Here you are, a breastfeeding mama, working unbelievably hard, probably exhausted, but also feeling super proud of your feeding accomplishments... and then enter snide comments or snooty questions from others. It's like a double gut punch because you feel unsupported AND as though your hard work is invisible. Well, mama, you are not alone! I see you and so do countless others who have also walked your path. I'm writing this a few days before #Christmas, which brings lots of #family get-togethers that can leave mamas feeling self conscious and overwhelmed. Regardless, of what time of year you are reading this, my 3 pronged approach to handling these situations will give you good options for different situations and relationships.
*It's up to you to contemplate which approach or mix of approaches will work best for you. There are lots of factors here; the setting, your relationship with this person and your history together, social obligations, etc...
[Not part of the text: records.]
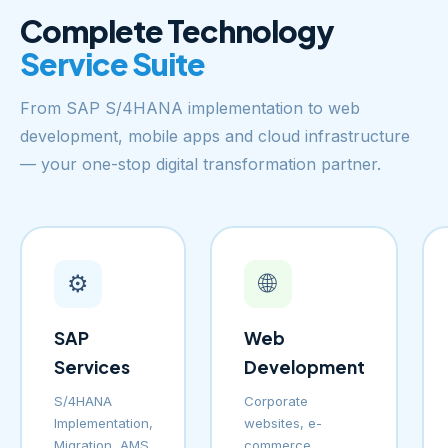
Complete Technology
Service Suite
From SAP S/4HANA implementation to web
development, mobile apps and cloud infrastructure
— your one-stop digital transformation partner.
⚙️
🌐
SAP
Web
Services
Development
S/4HANA
Corporate
Implementation,
websites, e-
Migration, AMS
commerce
Approach 1: Full Stop Boundary Setting
This is the most assertive approach. In this approach, it doesn't really matter what Aunt Felicia specifically says, you are ready to go with responses to set the #boundary that you are confident and happy with your #breastfeeding choices. The boundary is basically #communicating, "this isn't up for debate and I'm not engaging with you about this." Obviously, some people will catch on more quickly to this than others. Just like with anything else important and worthwhile, #boundaries can be hard in the beginning. But it's like a muscle; the more often you use it, the stronger it will be. And remember: KEEP IT SIMPLE. DON'T OVER EXPLAIN! Set your boundary and don't be afraid to let in hang there in the silence for a moment. I also really like this article: https://positivepsychology.com/great-self-care-setting-healthy-boundaries/
Here are some great examples of responses to Uncle Barry saying "Doesn't your husband mind having to share those?" ::insert his creepy laughter here:: or any other Ew! comments / questions that are thrown your way.
"Please don't talk about my breasts."
"It makes me uncomfortable when you talk about my breasts."
"It makes me uncomfortable when you question my parenting choices."
"I'm doing what I believe is best for myself and my baby."
"I'm happy with my feeding choices."
"This is working for us."
"I don't want to discuss that with you."
"I would like your support and not opinions right now."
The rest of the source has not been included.